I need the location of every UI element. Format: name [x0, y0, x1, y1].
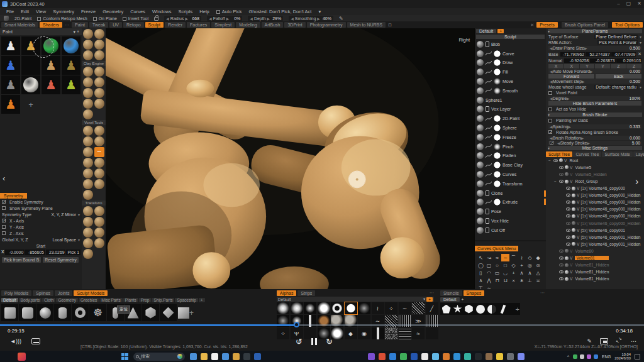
rewind-10-button[interactable]: ↺10 — [296, 337, 303, 346]
draw-plane-size-slider[interactable]: ◀Draw Plane Size▶0.500 — [548, 46, 641, 50]
shader-ball-icon[interactable] — [572, 194, 575, 197]
curve-tool-icon[interactable]: ◆ — [534, 254, 542, 261]
preset-item[interactable]: Freeze — [475, 133, 546, 142]
axis-button[interactable]: X — [564, 64, 579, 69]
taskbar-app-icon[interactable] — [421, 353, 428, 360]
taskbar-app-icon[interactable] — [411, 353, 418, 360]
curve-tool-icon[interactable]: ↖ — [477, 254, 485, 261]
curve-tool-icon[interactable]: ⊔ — [501, 277, 509, 284]
decrease-arrow-icon[interactable]: ◀ — [291, 16, 294, 21]
pip-icon[interactable] — [600, 338, 608, 344]
coord-z[interactable]: 23.0269 — [46, 250, 66, 255]
preset-item[interactable]: Fill — [475, 67, 546, 77]
taskbar-app-icon[interactable] — [201, 353, 208, 360]
base-x-value[interactable]: -71.790962 — [560, 52, 586, 57]
pause-button[interactable] — [311, 338, 317, 345]
tree-item[interactable]: − V Root — [546, 157, 644, 164]
right-panel-tab[interactable]: Presets — [536, 22, 558, 28]
alpha-thumbnail[interactable] — [372, 302, 384, 314]
visibility-eye-icon[interactable] — [559, 180, 564, 183]
brush-tool-icon[interactable] — [94, 147, 104, 157]
param-value[interactable]: 29% — [271, 16, 281, 21]
alpha-thumbnail[interactable] — [399, 327, 411, 339]
curve-tool-icon[interactable]: ⊙ — [534, 261, 542, 269]
brush-tool-icon[interactable] — [94, 29, 104, 39]
brush-tool-icon[interactable] — [94, 158, 104, 168]
symmetry-type-row[interactable]: Symmetry TypeX, Y, Z Mirror▾ — [0, 211, 82, 217]
curve-tool-icon[interactable]: ◡ — [501, 269, 509, 277]
room-tab[interactable]: Tweak — [89, 22, 108, 28]
pick-button[interactable]: Pick 1 — [66, 250, 80, 255]
language-indicator[interactable]: ENG — [602, 354, 611, 359]
models-tab[interactable]: Sculpt Models — [74, 290, 108, 296]
increase-arrow-icon[interactable]: ▶ — [185, 16, 188, 21]
act-as-vox-hide-checkbox[interactable]: Act as Vox Hide — [546, 106, 644, 112]
shader-thumbnail[interactable] — [21, 75, 40, 94]
brush-tool-icon[interactable] — [94, 136, 104, 146]
panel-splitter[interactable] — [544, 199, 546, 205]
menu-caret-icon[interactable]: ▾ — [318, 9, 321, 14]
auto-pick-toggle[interactable]: Auto Pick — [216, 9, 242, 14]
alpha-thumbnail[interactable] — [372, 327, 384, 339]
volume-icon[interactable]: ◄))) — [10, 338, 21, 344]
brush-rotation-slider[interactable]: ◀Brush Rotation▶0.000 — [548, 136, 641, 140]
volume-label[interactable]: Volume46_copy000_Hidden — [589, 200, 641, 204]
room-tab[interactable]: Mesh to NURBS — [347, 22, 386, 28]
room-tab[interactable]: Modeling — [236, 22, 260, 28]
preset-item[interactable]: 2D-Paint — [475, 114, 546, 123]
taskbar-app-icon[interactable] — [432, 353, 439, 360]
shader-ball-icon[interactable] — [565, 263, 569, 267]
toolbar-checkbox[interactable]: On Plane — [93, 16, 117, 21]
z-axis-checkbox[interactable]: Z - Axis — [0, 230, 82, 236]
shader-ball-icon[interactable] — [565, 270, 569, 274]
menu-item[interactable]: Windows — [152, 9, 171, 14]
increase-arrow-icon[interactable]: ▶ — [267, 16, 270, 21]
shader-ball-icon[interactable] — [565, 172, 569, 176]
right-panel-tab[interactable]: Brush Options Panel — [562, 22, 608, 28]
shape-thumbnail[interactable] — [452, 304, 463, 314]
left-panel-tab[interactable]: Smart Materials — [1, 22, 38, 28]
visibility-eye-icon[interactable] — [566, 207, 570, 211]
alpha-thumbnail[interactable] — [277, 327, 289, 339]
curve-tool-icon[interactable]: ⊥ — [526, 277, 534, 284]
chevron-down-icon[interactable]: ▾ — [423, 297, 425, 302]
models-category-tab[interactable]: Default — [1, 298, 18, 302]
preset-item[interactable]: Cut Off — [475, 226, 546, 235]
brush-tool-icon[interactable] — [83, 217, 93, 227]
brush-tool-icon[interactable] — [83, 190, 93, 200]
back-button[interactable]: Back — [596, 74, 641, 79]
brush-tool-icon[interactable] — [94, 238, 104, 248]
tree-tab[interactable]: Curves Tree — [573, 151, 601, 157]
brush-tool-icon[interactable] — [94, 67, 104, 77]
curve-tool-icon[interactable]: ∧ — [526, 269, 534, 277]
brush-tool-icon[interactable] — [94, 77, 104, 87]
param-value[interactable]: 0% — [230, 16, 240, 21]
volume-label[interactable]: Root_Group — [575, 179, 597, 184]
tree-item[interactable]: V Volume80 — [546, 248, 644, 255]
tree-item[interactable]: V [1x] Volume46_copy000_Hidden — [546, 199, 644, 206]
clear-base-icon[interactable]: ✕ — [638, 52, 641, 57]
models-category-tab[interactable]: Greebles — [79, 298, 99, 302]
models-tab[interactable]: Splines — [33, 290, 53, 296]
brush-tool-icon[interactable] — [94, 50, 104, 60]
right-panel-tab[interactable]: Tool Options — [612, 22, 643, 28]
add-shape-button[interactable]: + — [462, 297, 464, 302]
param-value[interactable]: 668 — [189, 16, 199, 21]
visibility-eye-icon[interactable] — [559, 173, 564, 176]
tray-icon[interactable] — [573, 354, 577, 359]
brush-tool-icon[interactable] — [83, 136, 93, 146]
taskbar-search[interactable]: 搜索 — [133, 353, 185, 361]
volume-label[interactable]: Root — [569, 158, 578, 163]
curve-tool-icon[interactable]: × — [509, 277, 518, 284]
visibility-eye-icon[interactable] — [559, 277, 564, 280]
room-tab[interactable]: Retopo — [123, 22, 144, 28]
mouse-wheel-row[interactable]: Mouse wheel usageDefault: change radiu▾ — [546, 84, 644, 90]
tree-item[interactable]: V Volume81_Hidden — [546, 275, 644, 282]
alpha-thumbnail[interactable] — [426, 302, 438, 314]
expander-icon[interactable]: − — [548, 158, 552, 163]
shape-thumbnail[interactable]: + — [509, 304, 519, 314]
shader-ball-icon[interactable] — [572, 207, 575, 211]
room-tab[interactable]: Sculpt — [145, 22, 164, 28]
left-panel-tab[interactable]: Shaders — [40, 22, 62, 28]
taskbar-app-icon[interactable] — [243, 353, 250, 360]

▸ **What the task asks**
The count alone is wanted: how many lines above hold the string "panel"?

▸ **Your response**
6